There is rich material here for further consideration of the tensions between fine- and applied-art ideals within the American Arts and Crafts movement and for theoretical exploration of the upper- and middle-class interactions that brought about social change. Similarly, the fact that Wheeler began as a flower painter and based most of her aesthetic on American flower motifs deserves to be discussed more fully in relation to issues of gender and power.
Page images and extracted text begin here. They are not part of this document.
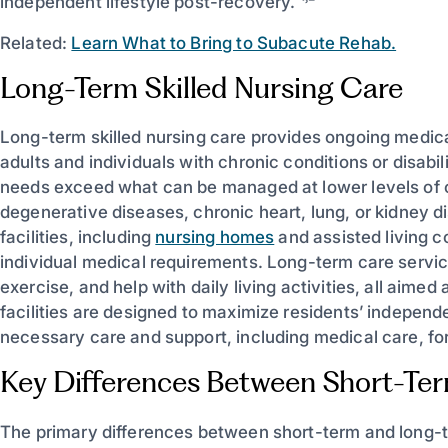
independent lifestyle post-recovery. ¹˒²
Related:
Learn What to Bring to Subacute Rehab.
Long-Term Skilled Nursing Care
Long-term skilled nursing care provides ongoing medical
adults and individuals with chronic conditions or disabil
needs exceed what can be managed at lower levels of c
degenerative diseases, chronic heart, lung, or kidney di
facilities, including
nursing homes
and assisted living c
individual medical requirements. Long-term care servic
exercise, and help with daily living activities, all aimed 
facilities are designed to maximize residents’ indepen
necessary care and support, including medical care, for
Key Differences Between Short-Te
The primary differences between short-term and long-te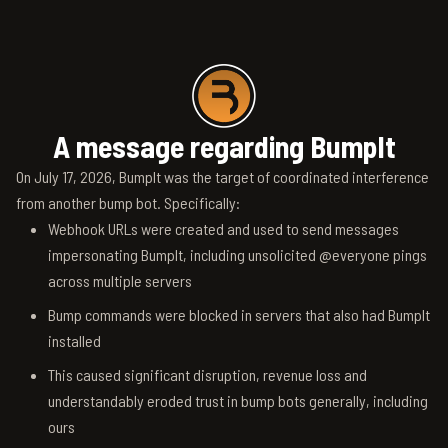
A message regarding BumpIt
On July 17, 2026, BumpIt was the target of coordinated interference
from another bump bot. Specifically:
Webhook URLs were created and used to send messages
impersonating BumpIt, including unsolicited @everyone pings
across multiple servers
Bump commands were blocked in servers that also had BumpIt
installed
This caused significant disruption, revenue loss and
understandably eroded trust in bump bots generally, including
ours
Nevertheless, one of the strengths of this book is the ease with which its authors meld diverse methods, from connoisseurship and biography to feminism and Marxism.

This well-illustrated book fills an important gap in the history of American art by focusing on some lesser-known forms of decorative art: textiles and needle arts, wallpaper, furniture, and the combination of such material culture in designed interiors. It joins other scholarship of the past twenty years in illuminating the popular period in American art that has been called American Arts and Crafts, the American Renaissance, and the Aesthetic Movement. Candace Wheeler also advances a feminist agenda by recovering an important woman artist without ascribing to her the individual genius of the master artist, instead recognizing the collaborative nature of much of her art. It also recognizes that Wheeler herself valued the practical results of her art enterprises in providing a livelihood for those who needed it over the aesthetic concerns that normally mark a great artist. As Nochlin pointed out so long ago, the real question is not one of greatness or relevance to a canon. In the case of Wheeler, it is a question of how one artist’s life, art, and ideals can help reveal the roles of women in art and society at the turn of the twentieth century.